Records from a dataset

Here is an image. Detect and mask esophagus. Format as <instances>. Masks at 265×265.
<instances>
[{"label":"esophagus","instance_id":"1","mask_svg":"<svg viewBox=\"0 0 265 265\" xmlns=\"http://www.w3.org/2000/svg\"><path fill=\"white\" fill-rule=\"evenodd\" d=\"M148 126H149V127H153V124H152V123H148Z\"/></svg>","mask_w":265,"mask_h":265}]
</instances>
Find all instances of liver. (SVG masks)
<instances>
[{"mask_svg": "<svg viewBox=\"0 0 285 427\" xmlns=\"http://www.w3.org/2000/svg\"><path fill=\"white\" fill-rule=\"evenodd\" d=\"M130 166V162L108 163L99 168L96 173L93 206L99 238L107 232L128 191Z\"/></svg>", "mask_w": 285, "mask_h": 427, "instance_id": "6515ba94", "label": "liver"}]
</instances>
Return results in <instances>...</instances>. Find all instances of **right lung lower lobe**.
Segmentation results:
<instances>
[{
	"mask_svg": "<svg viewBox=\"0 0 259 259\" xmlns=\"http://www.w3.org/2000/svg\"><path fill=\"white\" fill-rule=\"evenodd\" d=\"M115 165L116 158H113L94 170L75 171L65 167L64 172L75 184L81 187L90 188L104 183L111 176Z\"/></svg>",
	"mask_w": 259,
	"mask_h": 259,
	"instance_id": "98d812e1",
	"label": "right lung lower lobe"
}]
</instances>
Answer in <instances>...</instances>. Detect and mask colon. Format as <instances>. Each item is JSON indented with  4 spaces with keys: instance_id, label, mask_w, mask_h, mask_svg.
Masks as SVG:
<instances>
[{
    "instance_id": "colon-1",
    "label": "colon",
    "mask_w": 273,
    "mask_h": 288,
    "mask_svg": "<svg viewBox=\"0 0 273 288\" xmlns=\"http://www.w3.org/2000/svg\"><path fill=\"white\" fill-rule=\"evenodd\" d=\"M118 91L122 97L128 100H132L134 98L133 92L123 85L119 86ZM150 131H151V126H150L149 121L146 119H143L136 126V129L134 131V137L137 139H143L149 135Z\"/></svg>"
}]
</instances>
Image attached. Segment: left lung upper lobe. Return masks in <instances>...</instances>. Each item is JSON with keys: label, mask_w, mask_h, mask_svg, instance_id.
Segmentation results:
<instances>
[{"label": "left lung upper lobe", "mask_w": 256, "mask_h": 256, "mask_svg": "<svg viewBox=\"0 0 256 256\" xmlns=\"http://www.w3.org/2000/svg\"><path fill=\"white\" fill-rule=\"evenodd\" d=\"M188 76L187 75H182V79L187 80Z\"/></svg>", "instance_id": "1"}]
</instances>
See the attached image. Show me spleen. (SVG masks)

• Work item: The goal is a faithful transcription of every entry above.

• Task output:
Here is an image. Detect and mask esophagus. Format as <instances>. Masks at 265×265.
<instances>
[{"label":"esophagus","instance_id":"1","mask_svg":"<svg viewBox=\"0 0 265 265\" xmlns=\"http://www.w3.org/2000/svg\"><path fill=\"white\" fill-rule=\"evenodd\" d=\"M148 126H149V127H153V124H152V123H148Z\"/></svg>","mask_w":265,"mask_h":265}]
</instances>
Find all instances of liver. (SVG masks)
<instances>
[{"mask_svg": "<svg viewBox=\"0 0 285 427\" xmlns=\"http://www.w3.org/2000/svg\"><path fill=\"white\" fill-rule=\"evenodd\" d=\"M130 166V162L108 163L99 168L96 173L93 206L99 238L107 232L128 191Z\"/></svg>", "mask_w": 285, "mask_h": 427, "instance_id": "6515ba94", "label": "liver"}]
</instances>
Return results in <instances>...</instances>. Find all instances of **right lung lower lobe**.
Segmentation results:
<instances>
[{
	"mask_svg": "<svg viewBox=\"0 0 259 259\" xmlns=\"http://www.w3.org/2000/svg\"><path fill=\"white\" fill-rule=\"evenodd\" d=\"M115 165L116 158H113L94 170L75 171L65 167L64 172L75 184L81 187L90 188L104 183L111 176Z\"/></svg>",
	"mask_w": 259,
	"mask_h": 259,
	"instance_id": "98d812e1",
	"label": "right lung lower lobe"
}]
</instances>
Answer in <instances>...</instances>. Detect and mask colon. Format as <instances>. Each item is JSON indented with  4 spaces with keys: instance_id, label, mask_w, mask_h, mask_svg.
Masks as SVG:
<instances>
[{
    "instance_id": "colon-1",
    "label": "colon",
    "mask_w": 273,
    "mask_h": 288,
    "mask_svg": "<svg viewBox=\"0 0 273 288\" xmlns=\"http://www.w3.org/2000/svg\"><path fill=\"white\" fill-rule=\"evenodd\" d=\"M118 91L122 97L128 100H132L134 98L133 92L123 85L119 86ZM150 131H151V126H150L149 121L146 119H143L136 126V129L134 131V137L137 139H143L149 135Z\"/></svg>"
}]
</instances>
Image attached. Segment: left lung upper lobe. Return masks in <instances>...</instances>. Each item is JSON with keys: label, mask_w, mask_h, mask_svg, instance_id.
Segmentation results:
<instances>
[{"label": "left lung upper lobe", "mask_w": 256, "mask_h": 256, "mask_svg": "<svg viewBox=\"0 0 256 256\" xmlns=\"http://www.w3.org/2000/svg\"><path fill=\"white\" fill-rule=\"evenodd\" d=\"M188 76L187 75H182V79L187 80Z\"/></svg>", "instance_id": "1"}]
</instances>
See the attached image. Show me spleen. (SVG masks)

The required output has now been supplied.